YOUR INSTRUCTIONS: Your answer must be an exact copy of the data, without any pictures.

Saved entries
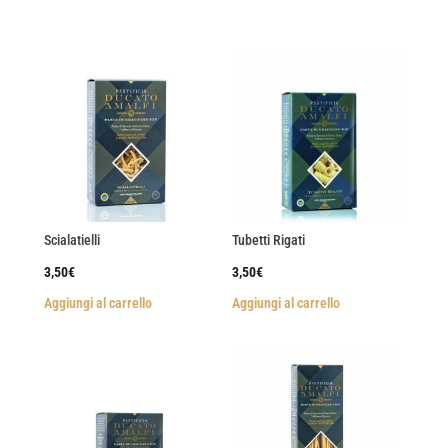
Scialatielli
Tubetti Rigati
3,50
€
3,50
€
Aggiungi al carrello
Aggiungi al carrello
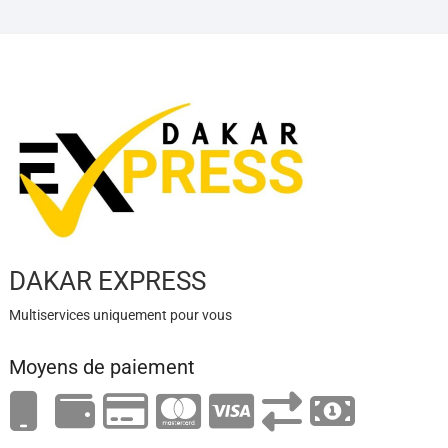
DAKAR EXPRESS
Multiservices uniquement pour vous
Moyens de paiement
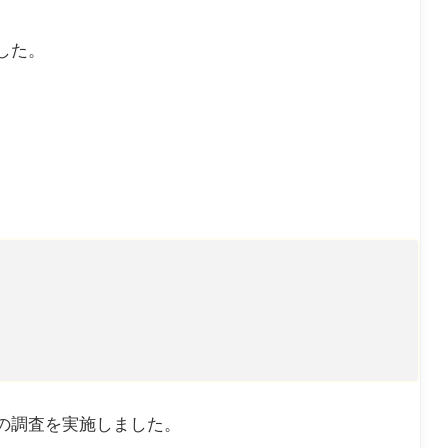
した。
の調査を実施しました。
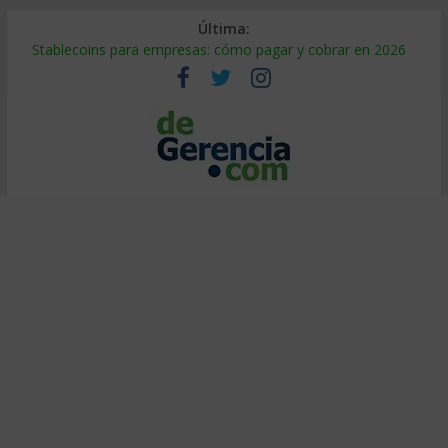
Última:
Stablecoins para empresas: cómo pagar y cobrar en 2026
Despido silencioso: qué es y por qué sale tan caro
IA en selección de personal: cómo auditarla a tiempo
Trabajo forzoso en la cadena de suministro: qué hacer
Mercado hispano de EE. UU.: cómo segmentarlo y venderle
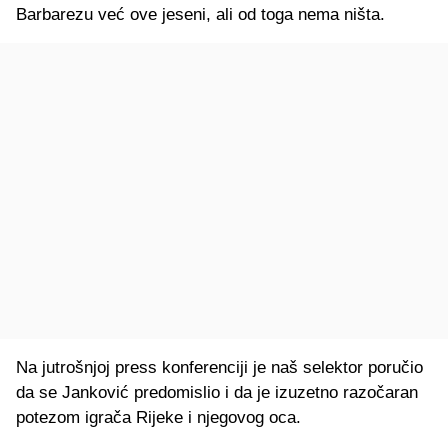
Barbarezu već ove jeseni, ali od toga nema ništa.
Na jutrošnjoj press konferenciji je naš selektor poručio
da se Janković predomislio i da je izuzetno razočaran
potezom igrača Rijeke i njegovog oca.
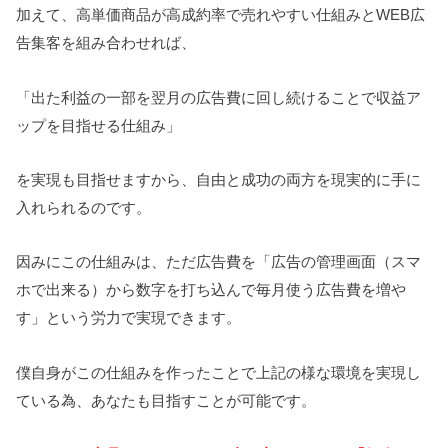
加えて、高単価商品が高成約率で売れやすい仕組みとWEB広
告集客を組み合わせれば、
「出た利益の一部を翌月の広告費に回し続けることで収益ア
ップを目指せる仕組み」
を実現も目指せますから、自由と成功の両方を現実的に手に
入れられるのです。
因みにこの仕組みは、ただ広告費を「広告の管理画面（スマ
ホで出来る）から数字を打ち込んで毎月使う広告費を増や
す」という労力で実現できます。
僕自身がこの仕組みを作ったことで上記の様な環境を実現し
ている為、あなたも目指すことが可能です。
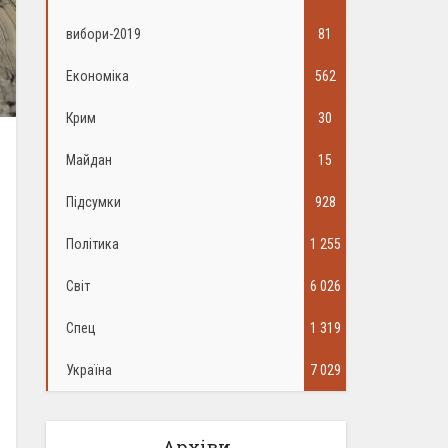
вибори-2019
81
Економіка
562
Крим
30
Майдан
15
Підсумки
928
Політика
1 255
Світ
6 026
Спец
1 319
Україна
7 029
Архіви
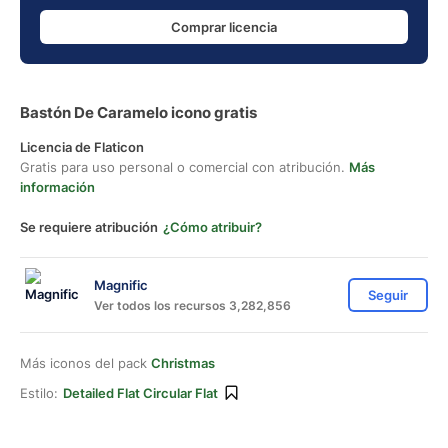
Comprar licencia
Bastón De Caramelo icono gratis
Licencia de Flaticon
Gratis para uso personal o comercial con atribución.
Más
información
Se requiere atribución
¿Cómo atribuir?
Magnific
Seguir
Ver todos los recursos 3,282,856
Más iconos del pack
Christmas
Estilo:
Detailed Flat Circular Flat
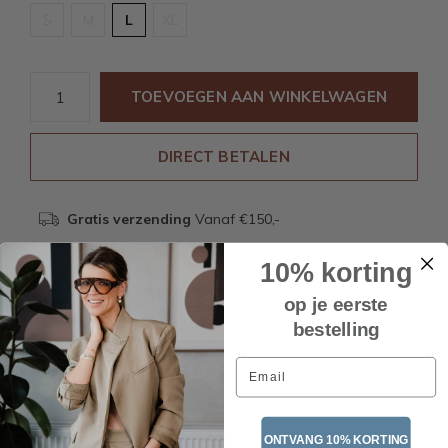
S
M
L
XL
TOEVOEGEN AAN WINKELWAGEN
DIRECT BETALEN
Gratis verzending
Vanaf €150,-
10% korting
Beschrijving
op je eerste
bestelling
Email
Recente artikelen
ONTVANG 10% KORTING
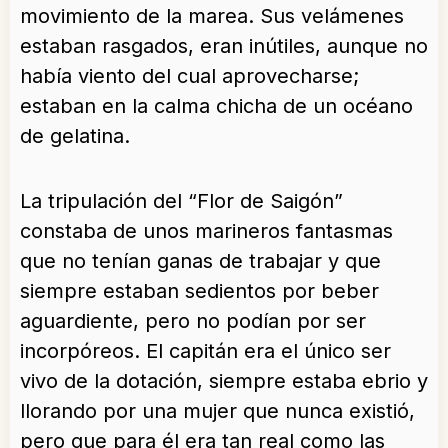
movimiento de la marea. Sus velámenes
estaban rasgados, eran inútiles, aunque no
había viento del cual aprovecharse;
estaban en la calma chicha de un océano
de gelatina.
La tripulación del “Flor de Saigón”
constaba de unos marineros fantasmas
que no tenían ganas de trabajar y que
siempre estaban sedientos por beber
aguardiente, pero no podían por ser
incorpóreos. El capitán era el único ser
vivo de la dotación, siempre estaba ebrio y
llorando por una mujer que nunca existió,
pero que para él era tan real como las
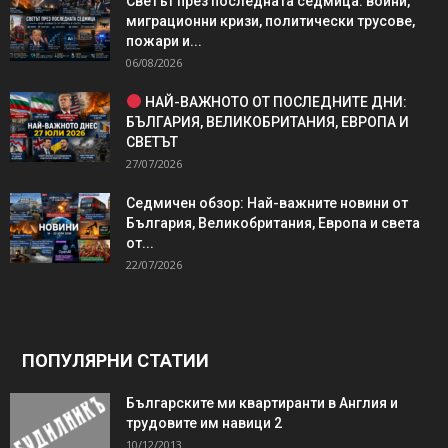
Светът през последната седмица: войни,
миграционни кризи, политически трусове,
пожари и...
06/08/2026
НАЙ-ВАЖНОТО ОТ ПОСЛЕДНИТЕ ДНИ:
БЪЛГАРИЯ, ВЕЛИКОБРИТАНИЯ, ЕВРОПА И
СВЕТЪТ
27/07/2026
Седмичен обзор: Най-важните новини от
България, Великобритания, Европа и света
от...
22/07/2026
ПОПУЛЯРНИ СТАТИИ
Българските ми квартиранти в Англия и
трудовите им навици 2
10/12/2013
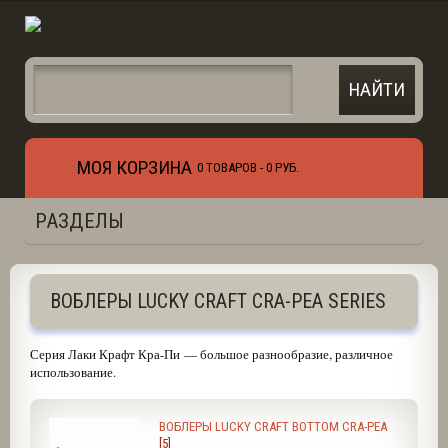
МОЯ КОРЗИНА
0 ТОВАРОВ -
0 РУБ.
РАЗДЕЛЫ
ВОБЛЕРЫ LUCKY CRAFT CRA-PEA SERIES
Серия Лаки Крафт Кра-Пи — большое разнообразие, различное
использование.
ВОБЛЕРЫ LUCKY CRAFT BOTTOM CRA-PEA
[5]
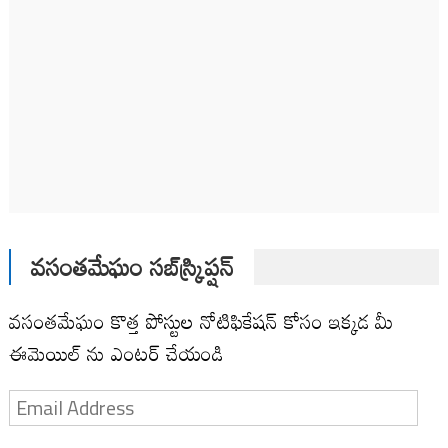
వసంతమేఘం సబ్‌స్క్రిప్షన్
వసంతమేఘం కొత్త పోస్టుల నోటిఫికేషన్ కోసం ఇక్కడ మీ
ఈమెయిల్ ను ఎంటర్ చేయండి
Email
Address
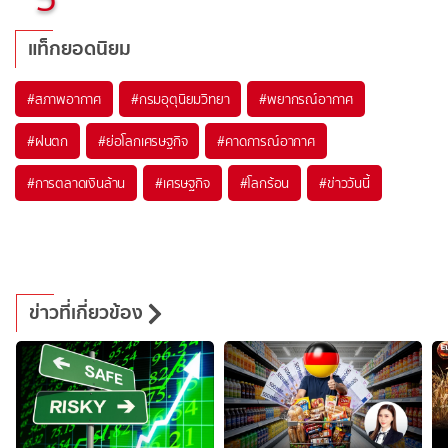
แท็กยอดนิยม
#
สภาพอากาศ
#
กรมอุตุนิยมวิทยา
#
พยากรณ์อากาศ
#
ฝนตก
#
ย่อโลกเศรษฐกิจ
#
คาดการณ์อากาศ
#
การตลาดเงินล้าน
#
เศรษฐกิจ
#
โลกร้อน
#
ข่าววันนี้
ข่าวที่เกี่ยวข้อง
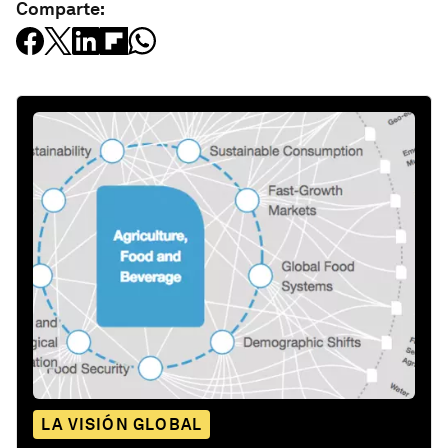
Comparte:
LA VISIÓN GLOBAL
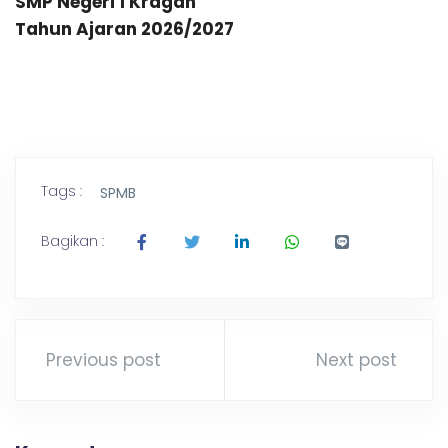
SMP Negeri 1 Kragan
Tahun Ajaran 2026/2027
Tags :
SPMB
Bagikan :
Previous post
Next post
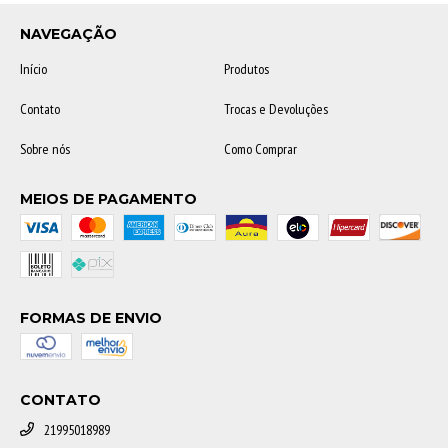
NAVEGAÇÃO
Início
Produtos
Contato
Trocas e Devoluções
Sobre nós
Como Comprar
MEIOS DE PAGAMENTO
FORMAS DE ENVIO
CONTATO
21995018989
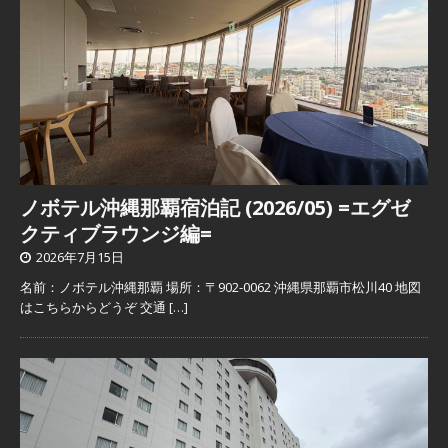
ノボテル沖縄那覇宿泊記 (2026/05) =エグゼ
クティブラウンジ編=
2026年7月15日
名前：ノボテル沖縄那覇 場所：〒902-0062 沖縄県那覇市松川40 地図
はこちらからどうぞ 交通
[…]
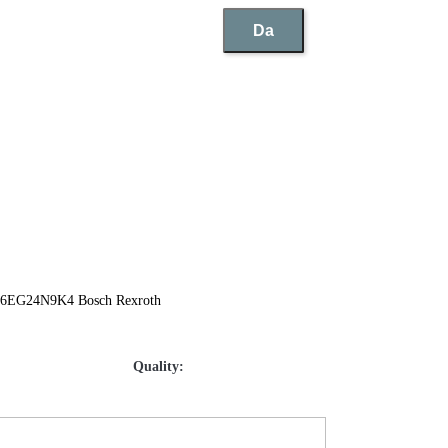
Da
EG24N9K4 Bosch Rexroth
Quality:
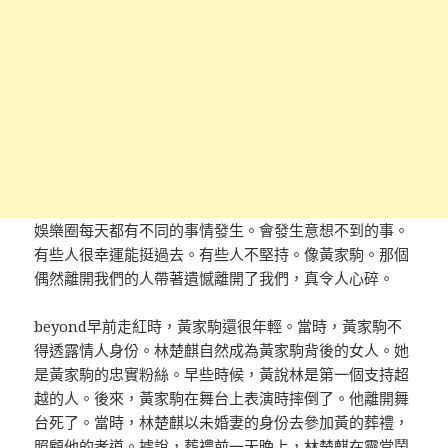
娛樂圈每天都有不同的事情發生。會發生意想不到的事。
有些人很幸運能挺過去。有些人不堅持。像黃家駒。那個
偶然離開我們的人帶著遺憾離開了我們，真令人心碎。
beyond早前走紅時，黃家駒還很年輕。當時，黃家駒不
得透露情人身份。林楚麒自然成為黃家駒背後的女人。她
是黃家駒的忠實粉絲。早些時候，黃說林是第一個支持超
越的人。後來，黃家駒在舞台上表演時摔倒了。他離開舞
台死了。當時，林楚麒以未婚妻的身份去參加黃的葬禮，
照顧他的孝道。據說，葬禮前一天晚上，林楚麒在靈堂鬧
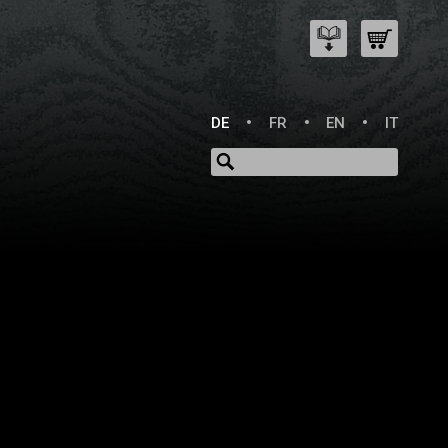
DE
FR
EN
IT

SOLUTION FOR THIS TASK:
Scialatielli
Tubetti Rigati
3,50
€
3,50
€
Aggiungi al carrello
Aggiungi al carrello
DAKAR EXPRESS
Multiservices uniquement pour vous
Moyens de paiement
した。
の調査を実施しました。
Última:
Stablecoins para empresas: cómo pagar y cobrar en 2026
Despido silencioso: qué es y por qué sale tan caro
IA en selección de personal: cómo auditarla a tiempo
Trabajo forzoso en la cadena de suministro: qué hacer
Mercado hispano de EE. UU.: cómo segmentarlo y venderle
Barbarezu već ove jeseni, ali od toga nema ništa.
Na jutrošnjoj press konferenciji je naš selektor poručio
da se Janković predomislio i da je izuzetno razočaran
potezom igrača Rijeke i njegovog oca.
加えて、高単価商品が高成約率で売れやすい仕組みとWEB広
告集客を組み合わせれば、
「出た利益の一部を翌月の広告費に回し続けることで収益ア
ップを目指せる仕組み」
を実現も目指せますから、自由と成功の両方を現実的に手に
入れられるのです。
因みにこの仕組みは、ただ広告費を「広告の管理画面（スマ
ホで出来る）から数字を打ち込んで毎月使う広告費を増や
す」という労力で実現できます。
僕自身がこの仕組みを作ったことで上記の様な環境を実現し
ている為、あなたも目指すことが可能です。
вибори-2019
81
Економіка
562
Крим
30
Майдан
15
Підсумки
928
Політика
1 255
Світ
6 026
Спец
1 319
Україна
7 029
Архіви
Comprar licencia
Bastón De Caramelo icono gratis
Licencia de Flaticon
Gratis para uso personal o comercial con atribución.
Más
información
Se requiere atribución
¿Cómo atribuir?
Magnific
Seguir
Ver todos los recursos 3,282,856
Más iconos del pack
Christmas
Estilo:
Detailed Flat Circular Flat
S
M
L
XL
TOEVOEGEN AAN WINKELWAGEN
DIRECT BETALEN
Gratis verzending
Vanaf €150,-
10% korting
Beschrijving
op je eerste
bestelling
Email
Recente artikelen
ONTVANG 10% KORTING
movimiento de la marea. Sus velámenes
estaban rasgados, eran inútiles, aunque no
había viento del cual aprovecharse;
estaban en la calma chicha de un océano
de gelatina.
La tripulación del “Flor de Saigón”
constaba de unos marineros fantasmas
que no tenían ganas de trabajar y que
siempre estaban sedientos por beber
aguardiente, pero no podían por ser
incorpóreos. El capitán era el único ser
vivo de la dotación, siempre estaba ebrio y
llorando por una mujer que nunca existió,
pero que para él era tan real como las
Светът през последната седмица: войни,
миграционни кризи, политически трусове,
пожари и...
06/08/2026
НАЙ-ВАЖНОТО ОТ ПОСЛЕДНИТЕ ДНИ:
БЪЛГАРИЯ, ВЕЛИКОБРИТАНИЯ, ЕВРОПА И
СВЕТЪТ
27/07/2026
Седмичен обзор: Най-важните новини от
България, Великобритания, Европа и света
от...
22/07/2026
ПОПУЛЯРНИ СТАТИИ
Българските ми квартиранти в Англия и
трудовите им навици 2
10/12/2013
МОЯ КОРЗИНА
0 ТОВАРОВ -
0 РУБ.
РАЗДЕЛЫ
ВОБЛЕРЫ LUCKY CRAFT CRA-PEA SERIES
Серия Лаки Крафт Кра-Пи — большое разнообразие, различное
использование.
ВОБЛЕРЫ LUCKY CRAFT BOTTOM CRA-PEA
[5]
వసంతమేఘం సబ్‌స్క్రిప్షన్
వసంతమేఘం కొత్త పోస్టుల నోటిఫికేషన్ కోసం ఇక్కడ మీ
ఈమెయిల్ ను ఎంటర్ చేయండి
Email
Address
แท็กยอดนิยม
#
สภาพอากาศ
#
กรมอุตุนิยมวิทยา
#
พยากรณ์อากาศ
#
ฝนตก
#
ย่อโลกเศรษฐกิจ
#
คาดการณ์อากาศ
#
การตลาดเงินล้าน
#
เศรษฐกิจ
#
โลกร้อน
#
ข่าววันนี้
ข่าวที่เกี่ยวข้อง
Comparte:
LA VISIÓN GLOBAL
SMP Negeri 1 Kragan
Tahun Ajaran 2026/2027
Tags :
SPMB
Bagikan :
Previous post
Next post
NAVEGAÇÃO
Início
Produtos
Contato
Trocas e Devoluções
Sobre nós
Como Comprar
MEIOS DE PAGAMENTO
FORMAS DE ENVIO
CONTATO
21995018989
ノボテル沖縄那覇宿泊記 (2026/05) =エグゼ
クティブラウンジ編=
2026年7月15日
名前：ノボテル沖縄那覇 場所：〒902-0062 沖縄県那覇市松川40 地図
はこちらからどうぞ 交通
[…]
Da
EG24N9K4 Bosch Rexroth
Quality:
娛樂圈每天都有不同的事情發生。會發生意想不到的事。
有些人很幸運能挺過去。有些人不堅持。像黃家駒。那個
偶然離開我們的人帶著遺憾離開了我們，真令人心碎。
beyond早前走紅時，黃家駒還很年輕。當時，黃家駒不
得透露情人身份。林楚麒自然成為黃家駒背後的女人。她
是黃家駒的忠實粉絲。早些時候，黃說林是第一個支持超
越的人。後來，黃家駒在舞台上表演時摔倒了。他離開舞
台死了。當時，林楚麒以未婚妻的身份去參加黃的葬禮，
照顧他的孝道。據說，葬禮前一天晚上，林楚麒在靈堂鬧
DE
FR
EN
IT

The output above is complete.